The UK, following on the heels of the US, produced draft cholesterol guidelines stating that people with a 20% risk of developing CDV in the next 10 years, should be reduced to include people with only a 10% risk. (16)

This brings them more into line with the US who state the statin threshold should be 7.5% for a 10-year risk period. This basically translates into more people taking aggressive drugs.

The cholesterol guidelines from both the US and the UK advise that more patients should be put on “high intensity” treatment. This means change from treating patients with simvastatin, a medium intensity treatment, to atorvastatin, which is high intensity. Clearly, the impact of even medium intensity treatments already has significant side effects.

The insinuation is that if patients have their level of medication increased, then the side effects would increase proportionately. The main driving force to increase medication in this manner is one of “cost saving.”

One would presume that the cost savings have only been calculated relative to reducing treating patients with heart failure, not by incorporating costs relating to treating the side effects of the treatment!

In fact, for years we have seen that one of the main issues relating to the statins and cholesterol controversy is one of money — lots of it! In 2009 total revenues exceeded $25 billion. (17)

At last count, over 25 million Americans were on statins and this was without taking into consideration the effects of the new guidelines. The indications are that in the future the figures will double. (18)

The income, of course, does not include the profits pharmaceutical companies make treating the side effects of statins. For them, the numbers are clear. The more preventative treatments they provide, the richer they become. The benefits to patients however are less obvious.

The Need for Cholesterol

Cholesterol is essential to the human metabolism. It is required for Vitamin D synthesis, the digestion of fats through bile salts; it forms part of each and every cell. It regulates numerous hormones; it is a powerful antioxidant and assists in repairing injuries.

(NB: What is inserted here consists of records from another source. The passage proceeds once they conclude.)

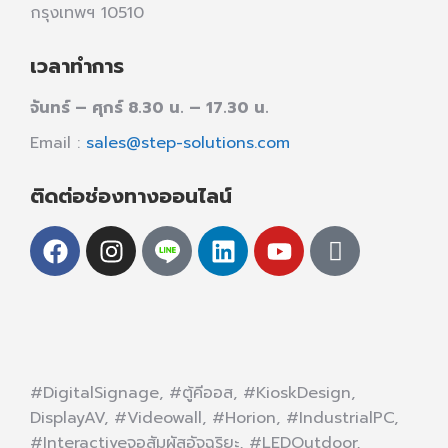
กรุงเทพฯ 10510
เวลาทำการ
จันทร์ – ศุกร์ 8.30 น. – 17.30 น.
Email :
sales@step-solutions.com
ติดต่อช่องทางออนไลน์
#DigitalSignage, #ตู้คีออส, #KioskDesign,
DisplayAV, #Videowall, #Horion, #IndustrialPC,
#Interactiveจอสัมผัสอัจฉริยะ, #LEDOutdoor,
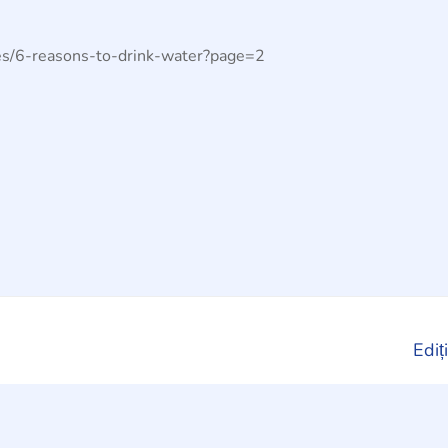
es/6-reasons-to-drink-water?page=2
Ediț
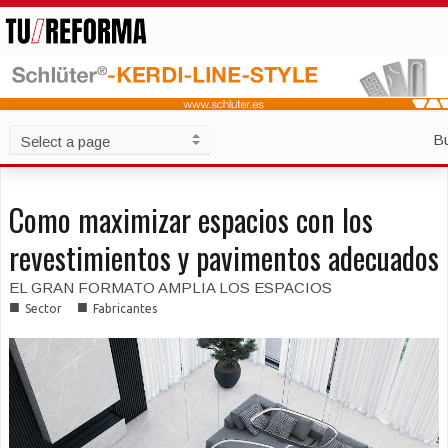
B
Como maximizar espacios con los
revestimientos y pavimentos adecuados
EL GRAN FORMATO AMPLIA LOS ESPACIOS
■
■
Sector
Fabricantes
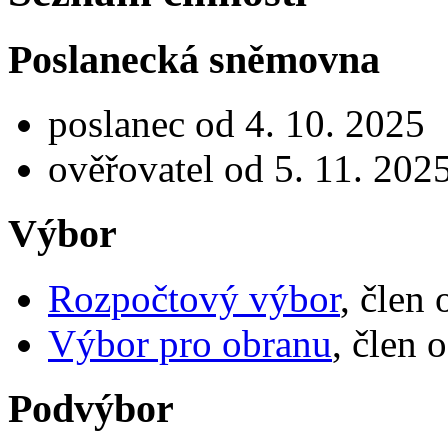
Poslanecká sněmovna
poslanec od 4. 10. 2025
ověřovatel od 5. 11. 202
Výbor
Rozpočtový výbor
, člen
Výbor pro obranu
, člen 
Podvýbor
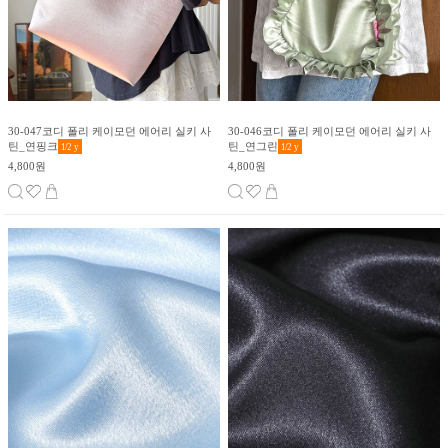
30-047코디 폴리 케이모던 에어리 실키 사
30-046코디 폴리 케이모던 에어리 실키 사
틴_연핑크
틴_연그린
1/2
y
1/2
y
4,800원
4,800원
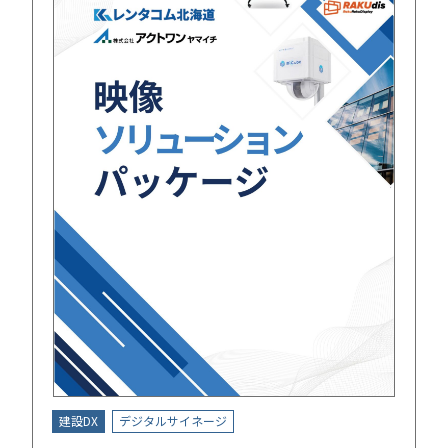
建設DX
デジタルサイネージ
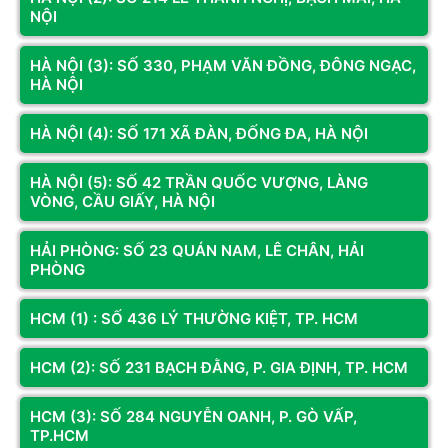
NỘI
HÀ NỘI (3): SỐ 330, PHẠM VĂN ĐỒNG, ĐÔNG NGẠC,
HÀ NỘI
CƠ SỞ 1
CƠ SỞ 3
Địa chỉ:
Số LK2A-17 Phố Nguyễn
Địa chỉ:
Số 330 Phạm Văn Đồng,
HÀ NỘI (4): SỐ 171 XÃ ĐÀN, ĐỐNG ĐA, HÀ NỘI
Văn Trỗi, Hà Đông, Hà Nội
Đông Ngạc, Hà Nội
Hotline:
098.236.8008 -
Hotline:
0833.921.922 -
0339.69.8008
0374.120.130
HÀ NỘI (5): SỐ 42 TRẦN QUỐC VƯỢNG, LÀNG
Bản đồ chỉ dẫn
Bản đồ chỉ dẫn
VÒNG, CẦU GIẤY, HÀ NỘI
HẢI PHÒNG: SỐ 23 QUÁN NAM, LÊ CHÂN, HẢI
PHÒNG
KÊNH THÔNG TIN
HCM (1) : SỐ 436 LÝ THƯỜNG KIỆT, TP. HCM
Fanpage
HCM (2): SỐ 231 BẠCH ĐẰNG, P. GIA ĐỊNH, TP. HCM
Youtube
HCM (3): SỐ 284 NGUYỄN OANH, P. GÒ VẤP,
TP.HCM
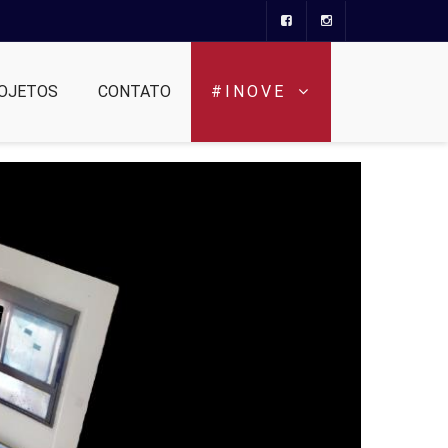
OJETOS
CONTATO
#INOVE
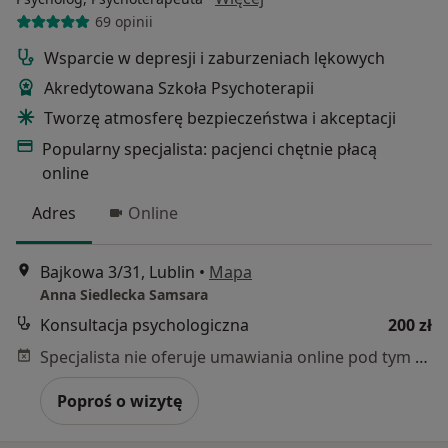
69 opinii
Wsparcie w depresji i zaburzeniach lękowych
Akredytowana Szkoła Psychoterapii
Tworzę atmosferę bezpieczeństwa i akceptacji
Popularny specjalista: pacjenci chętnie płacą
online
Adres
Online
Bajkowa 3/31, Lublin
•
Mapa
Anna Siedlecka Samsara
Konsultacja psychologiczna
200 zł
Specjalista nie oferuje umawiania online pod tym adresem.
Poproś o wizytę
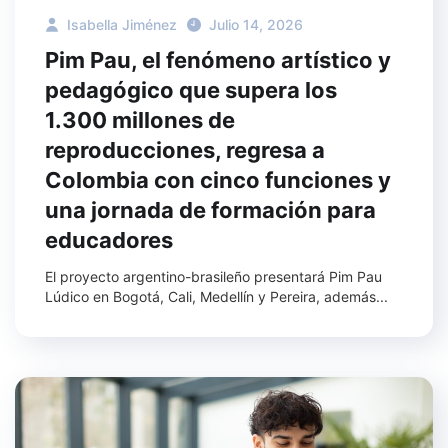
Isabella Jiménez
Julio 14, 2026
Pim Pau, el fenómeno artístico y
pedagógico que supera los
1.300 millones de
reproducciones, regresa a
Colombia con cinco funciones y
una jornada de formación para
educadores
El proyecto argentino-brasileño presentará Pim Pau
Lúdico en Bogotá, Cali, Medellín y Pereira, además...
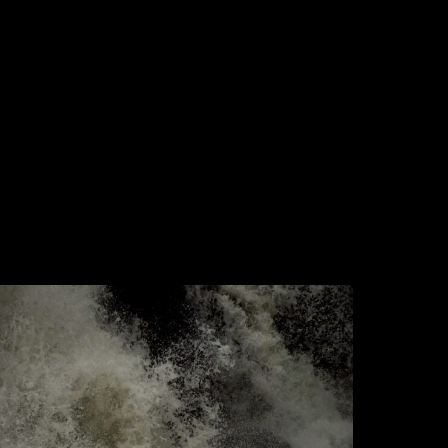
N
ITU
id
rank,
ichaela
ichalak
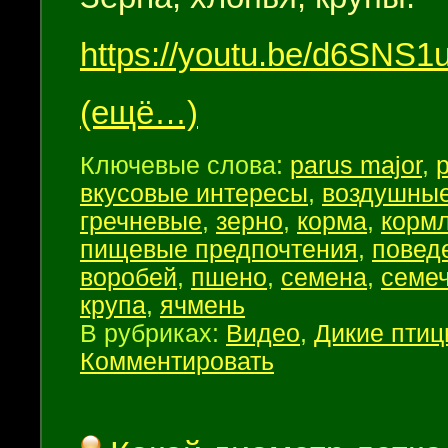
https://youtu.be/d6SNS
(ещё…)
Ключевые слова:
parus major
,
вкусовые интересы
,
воздушные
гречневые
,
зерно
,
корма
,
корм
пищевые предпочтения
,
повед
воробей
,
пшено
,
семена
,
семеч
крупа
,
ячмень
В рубриках:
Видео
,
Дикие пти
Комментировать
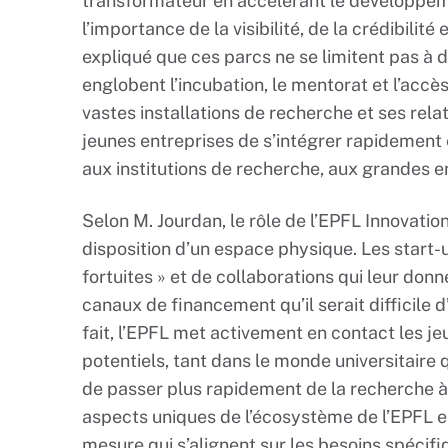
transformateur en accélérant le développem
l’importance de la visibilité, de la crédibilité 
expliqué que ces parcs ne se limitent pas à
englobent l’incubation, le mentorat et l’accè
vastes installations de recherche et ses rela
jeunes entreprises de s’intégrer rapidement e
aux institutions de recherche, aux grandes en
Selon M. Jourdan, le rôle de l’EPFL Innovatio
disposition d’un espace physique. Les start-
fortuites » et de collaborations qui leur do
canaux de financement qu’il serait difficile
fait, l’EPFL met activement en contact les j
potentiels, tant dans le monde universitaire q
de passer plus rapidement de la recherche à 
aspects uniques de l’écosystème de l’EPFL es
mesure qui s’alignent sur les besoins spécif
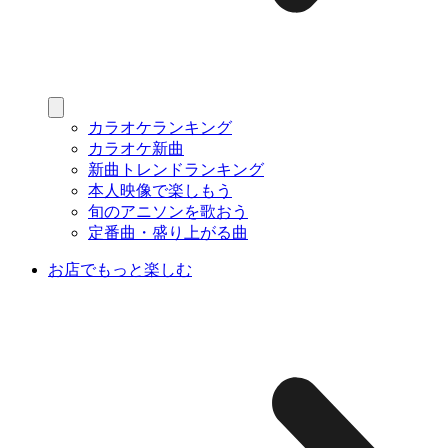
カラオケランキング
カラオケ新曲
新曲トレンドランキング
本人映像で楽しもう
旬のアニソンを歌おう
定番曲・盛り上がる曲
お店でもっと楽しむ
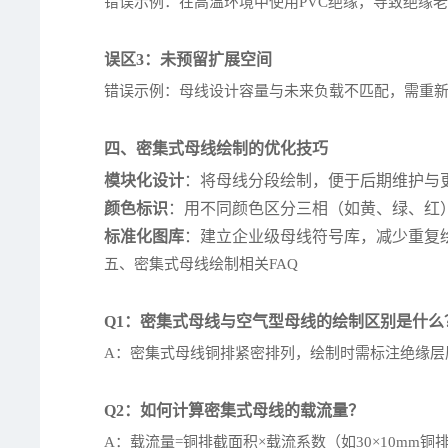
错误示例：在高温环境中使用PVC绝缘，导致绝缘
误区3：未预留扩展空间
错误示例：母线设计容量与未来负载不匹配，需重新铺
四、密集式母线绘制的优化技巧
模块化设计
：将母线分段绘制，便于后期维护与
颜色标识
：用不同颜色区分三相（如黄、绿、红
标准化图库
：建立企业级母线符号库，减少重复
五、密集式母线绘制相关FAQ
Q1：密集式母线与空气型母线的绘制区别是什么
A：密集式母线铜排紧密排列，绘制时需标注绝缘层
Q2：如何计算密集式母线的载流量？
A：载流量=铜排截面积×载流系数（如30×10mm铜排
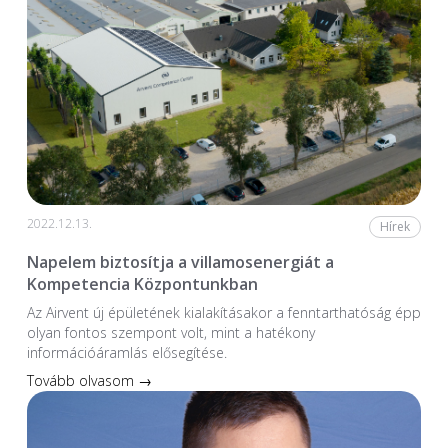
2022.12.13.
Hírek
Napelem biztosítja a villamosenergiát a
Kompetencia Központunkban
Az Airvent új épületének kialakításakor a fenntarthatóság épp
olyan fontos szempont volt, mint a hatékony
információáramlás elősegítése.
Tovább olvasom →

If cholesterol levels fall too low, patients risk neurological or immune dysfunction. The human body can no more function on low levels of cholesterol than it can on low levels of blood.

There can be little doubt until the scientific community independently investigate all the pros and cons of the statins and cholesterol relationship, the controversy will continue to escalate and, quite possibly, result in increasing mistrust of Big Pharma and the powers that be.

As the problems with the US on-line calculator clearly show, the issues have not been deeply thought through prior to widening the net of treatment. Nothing, it seems, is either certain or clear.

Although amendments have been turned into cholesterol guidelines, in most cases advising that diet and lifestyle should be taken into account in addition to laboratory test results, the medical establishment is continuing to incorporate an increasing number of people into the boundaries of needing statin treatments.

Fortunately, there is a growing body of MD’s practicing functional and integrative medicine, who are  working to keep patients well without the uses (or pressures) of modern medicine. Many individuals improve their situations and restore their health through a better lifestyle, without negative consequences.